It's always nice to see a non-Hollywood movie getting this kind of hype. It'd be even nicer if the movie itself were a bit less Hollywood in plot. Unregarded lowly schmoe comes into incredible good fortune? Pur-leeze. It's a story that was old when Charles Dickens was cranking it out.
Another way of putting it would be to say that it's an updated version of a timeless classic story. As, let's face it, what isn't? We've all heard the argument that there are only N basic plotlines, where N is anything from three to sixty-something. But the lowly-guy-makes-good story is ancient by anyone's standards. It's embedded very deeply in our culture.
And, I've decided I don't like it there.
Rags-to-riches stories make us feel good. They're inspiring. But they're also oppressive: they preach the value that it's okay for billions of people to live in abject misery, because a vanishingly tiny fraction of them will escape it... and if they can do it, anyone can do it.

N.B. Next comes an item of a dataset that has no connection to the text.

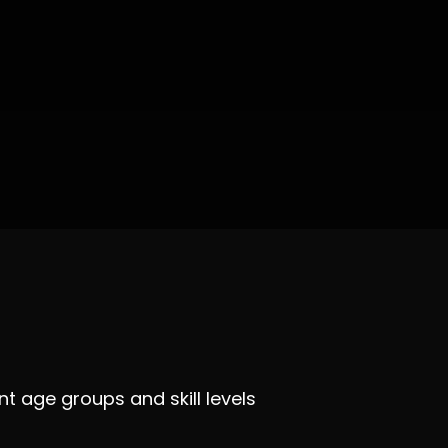
t age groups and skill levels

And to a point, that's true. Anyone can do it, with sufficient luck. But not everyone can get that lucky. There just aren't enough winning lottery tickets to go round. And for every slumdog millionaire who gets to have a movie made of their life, there are tens of thousands who live and die in the same misery they were born in.
"Stories are not, on the whole, interested in swineherds who remain swineherds, and poor and humble shoemakers whose destiny is to die slightly poorer and much humbler." -- Terry Pratchett, Witches Abroad.
I think that's why I like Thomas Hardy. Jude the Obscure is a tale of wasted potential; our hero constantly tries and fails to better himself, living out a life of high drama and deep tragedy without ever making a ripple in the world. That's a hero I can relate to.
But this "rags to riches" myth is endorsing poverty. And it's so unnecessary.
3 comments:
I saw the film (and wish I hadn’t) and your assumptions are correct. It is as you say only worse. Abject poverty is only the beginning of what is wrong with the protagonists world. Rather than being uplifted by the story I walked out of the theater saddened by the brutality of human kind.
I used to watch lots of movies. At least one a month in theatres, often more, for years. Now I'm down to what feels like two or three a year (cinemas in NZ just - suck), and I don't get the feeling I'm missing much.
I read it described as "poverty porn" by one reviewer, a British one I think. Consumption of brown-people poverty for the Western masses to ooh and aah over, shake their heads in dismay, cheer on the plucky hero and feel very Correct.
Ick. Danny Boyle should stick to rage-zombie movies.